● What the task requires: Go through the data line by line. Copy each one holding the string "viewBox".

────────────────

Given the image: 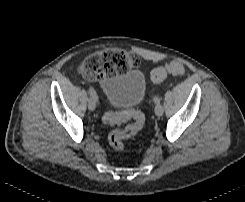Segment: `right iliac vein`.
<instances>
[{
	"mask_svg": "<svg viewBox=\"0 0 245 202\" xmlns=\"http://www.w3.org/2000/svg\"><path fill=\"white\" fill-rule=\"evenodd\" d=\"M88 108L89 110L93 111L96 108V102L93 98H89L88 100Z\"/></svg>",
	"mask_w": 245,
	"mask_h": 202,
	"instance_id": "63e3f726",
	"label": "right iliac vein"
}]
</instances>
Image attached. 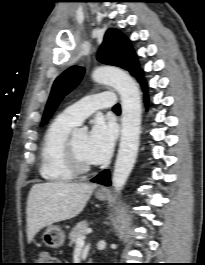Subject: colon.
<instances>
[{
  "instance_id": "5ec220e1",
  "label": "colon",
  "mask_w": 205,
  "mask_h": 265,
  "mask_svg": "<svg viewBox=\"0 0 205 265\" xmlns=\"http://www.w3.org/2000/svg\"><path fill=\"white\" fill-rule=\"evenodd\" d=\"M54 257L51 256L49 253L47 252H41L39 255H38V260H39V264L40 265H52L54 263H51L54 261Z\"/></svg>"
}]
</instances>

────────────────

● Written solution:
	"mask_svg": "<svg viewBox=\"0 0 245 202\" xmlns=\"http://www.w3.org/2000/svg\"><path fill=\"white\" fill-rule=\"evenodd\" d=\"M88 108L89 110L93 111L96 108V102L93 98H89L88 100Z\"/></svg>",
  "mask_svg": "<svg viewBox=\"0 0 205 265\" xmlns=\"http://www.w3.org/2000/svg\"><path fill=\"white\" fill-rule=\"evenodd\" d=\"M54 257L51 256L49 253L47 252H41L39 255H38V260H39V264L40 265H52L54 263H51L54 261Z\"/></svg>"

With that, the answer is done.